TASK DESCRIPTION — Your task is to copy the stretch of lines in the records below that begins with the line containing "concretos: mayor número" and ends with the line containing "comunicación. El éxito", exactly as written, with nothing added.

STORED DATA Start Marker

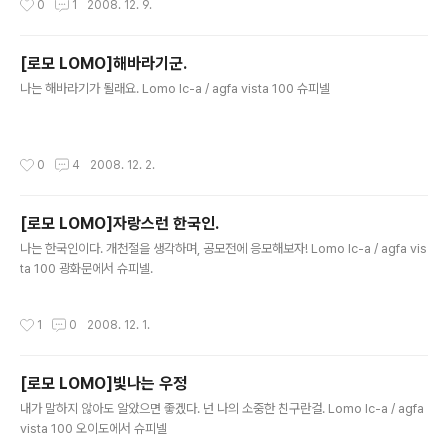
0
1
2008. 12. 9.
[로모 LOMO]해바라기군.
글 내용
나는 해바라기가 될래요. Lomo lc-a / agfa vista 100 슈피넬
작성시간
0
4
2008. 12. 2.
[로모 LOMO]자랑스런 한국인.
글 내용
나는 한국인이다. 개천절을 생각하며, 공모전에 응모해보자! Lomo lc-a / agfa vis
ta 100 광화문에서 슈피넬.
작성시간
1
0
2008. 12. 1.
[로모 LOMO]빛나는 우정
글 내용
내가 말하지 않아도 알았으면 좋겠다. 넌 나의 소중한 친구란걸. Lomo lc-a / agfa
vista 100 오이도에서 슈피넬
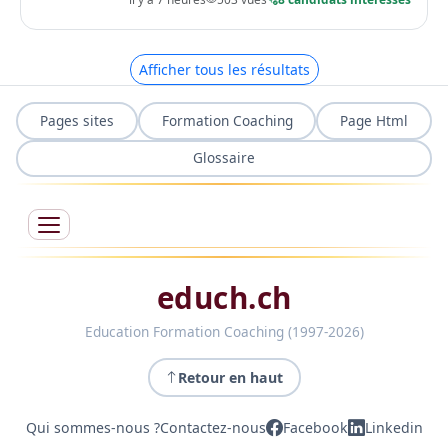
Afficher tous les résultats
Pages sites
Formation Coaching
Page Html
Glossaire
educh.ch
Education Formation Coaching (1997-2026)
Retour en haut
Qui sommes-nous ?
Contactez-nous
Facebook
Linkedin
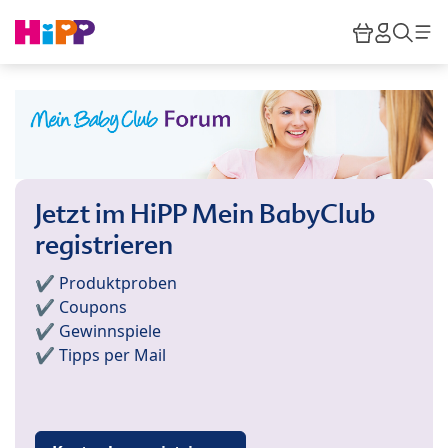
Skip to main content
Warenkor
HiPP M
Such
Jetzt im HiPP Mein BabyClub
registrieren
✔️ Produktproben
✔️ Coupons
✔️ Gewinnspiele
✔️ Tipps per Mail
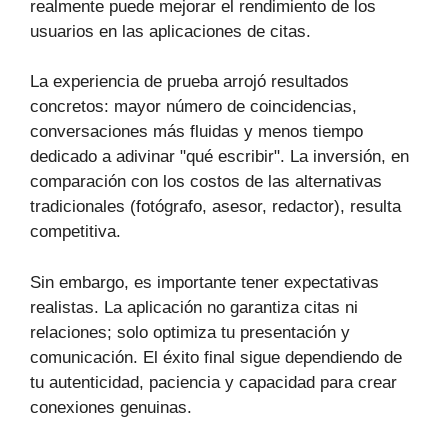
realmente puede mejorar el rendimiento de los
usuarios en las aplicaciones de citas.
La experiencia de prueba arrojó resultados
concretos: mayor número de coincidencias,
conversaciones más fluidas y menos tiempo
dedicado a adivinar "qué escribir". La inversión, en
comparación con los costos de las alternativas
tradicionales (fotógrafo, asesor, redactor), resulta
competitiva.
Sin embargo, es importante tener expectativas
realistas. La aplicación no garantiza citas ni
relaciones; solo optimiza tu presentación y
comunicación. El éxito final sigue dependiendo de
tu autenticidad, paciencia y capacidad para crear
conexiones genuinas.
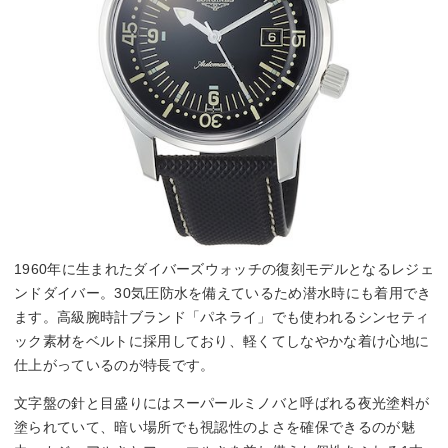
1960年に生まれたダイバーズウォッチの復刻モデルとなるレジェ
ンドダイバー。30気圧防水を備えているため潜水時にも着用でき
ます。高級腕時計ブランド「パネライ」でも使われるシンセティ
ック素材をベルトに採用しており、軽くてしなやかな着け心地に
仕上がっているのが特長です。
文字盤の針と目盛りにはスーパールミノバと呼ばれる夜光塗料が
塗られていて、暗い場所でも視認性のよさを確保できるのが魅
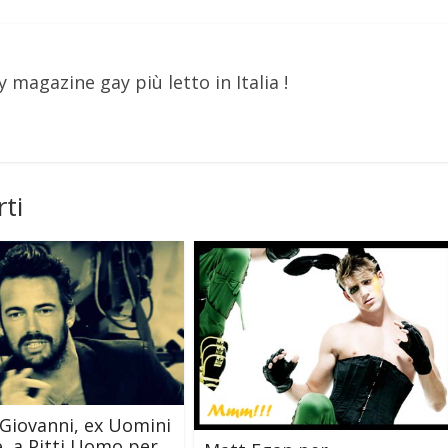
y magazine gay più letto in Italia !
ti
i Giovanni, ex Uomini
, a Pitti Uomo per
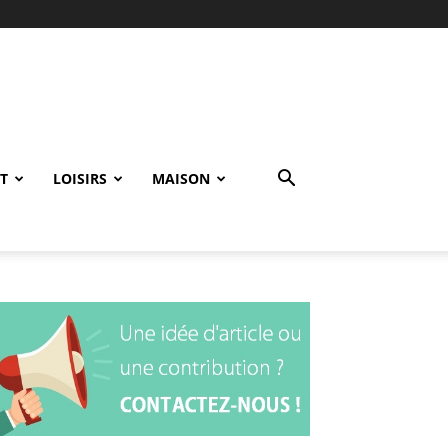
T
LOISIRS
MAISON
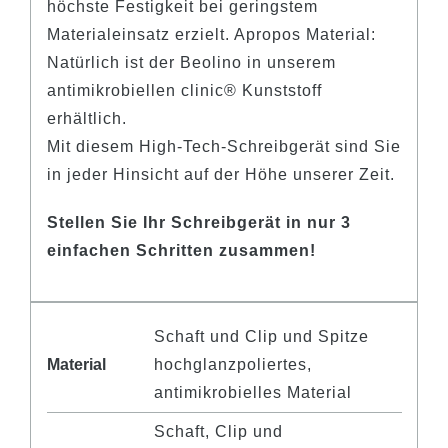
höchste Festigkeit bei geringstem
Materialeinsatz erzielt. Apropos Material:
Natürlich ist der Beolino in unserem
antimikrobiellen
clinic®
Kunststoff
erhältlich.
Mit diesem High-Tech-Schreibgerät sind Sie
in jeder Hinsicht auf der Höhe unserer Zeit.
Stellen Sie Ihr Schreibgerät in nur 3
einfachen Schritten zusammen!
Schaft und Clip und Spitze
Material
hochglanzpoliertes,
antimikrobielles Material
Schaft, Clip und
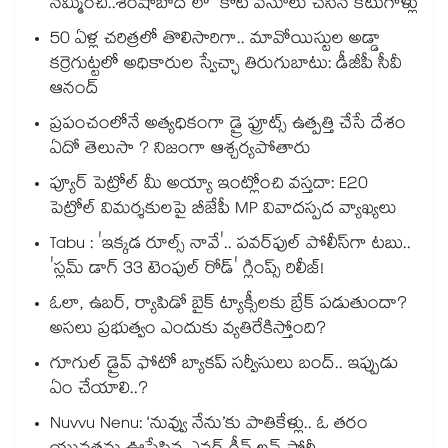
నమ్మించి..శంషాబాద్ లో కోటి వసూలు చేసిన కేటుగాళ్లు
50 ఏళ్ల చరిత్రలో తొలిసారిగా.. మావోయిస్టుల అడ్డా
కర్రెగుట్టలో అధికారుల స్వేచ్ఛా తిరుగుబాటు: డీజీపీ సీవీ
ఆనంద్
ప్రపంచంలోనే అత్యధికంగా డ్రై ఫ్రూట్స్ ఉత్పత్తి చేసే దేశం
ఏదో తెలుసా ? నిజంగా ఆశ్చర్యపోతారు
ప్యూర్ పెట్రోల్ మీ అయ్యా ఇంట్లోంచి వస్తదా: E20
పెట్రోల్ విమర్శకులపై బీజేపీ MP వివాదస్పద వ్యాఖ్యలు
Tabu : 'ఇక్కడ రూల్స్ నావే'.. పవర్‌ఫుల్ పోలీస్‌గా టబు..
'స్లమ్ డాగ్ 33 టెంపుల్ రోడ్' గ్లింప్స్ రిలీజ్!
ఓలా, ఉబర్, ర్యాపిడో బైక్ ట్యాక్సీలకు బ్రేక్ పడుతుందా?
అసలు ప్రభుత్వం ఎందుకు వ్యతిరేకిస్తోంది?
గూగుల్ డ్రైవ్ ఫోటో బ్యాకప్ సర్వీసులు బంద్.. ఇప్పుడు
ఏం చేయాలి..?
Nuvvu Nenu: ‘నువ్వు నేను’కు పాతికేళ్లు.. ఓ తరం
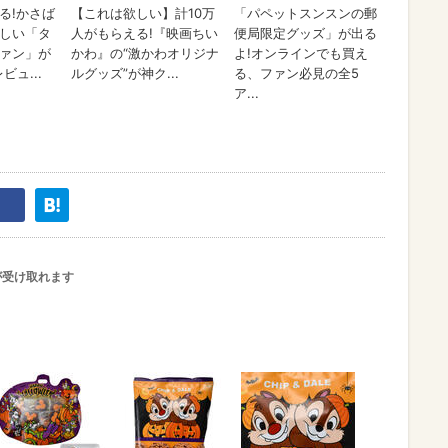
が受け取れます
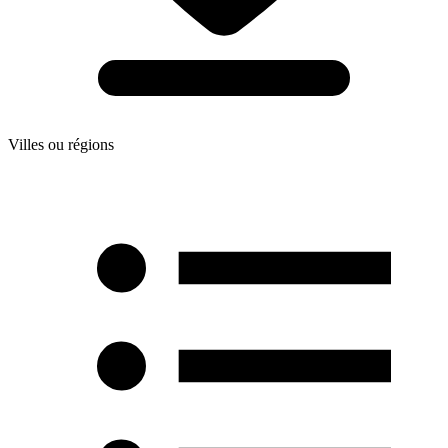
Villes ou régions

STORED DATA End Marker

OUTPUT BELOW —
concretos: mayor número de coincidencias,
conversaciones más fluidas y menos tiempo
dedicado a adivinar "qué escribir". La inversión, en
comparación con los costos de las alternativas
tradicionales (fotógrafo, asesor, redactor), resulta
competitiva.
Sin embargo, es importante tener expectativas
realistas. La aplicación no garantiza citas ni
relaciones; solo optimiza tu presentación y
comunicación. El éxito final sigue dependiendo de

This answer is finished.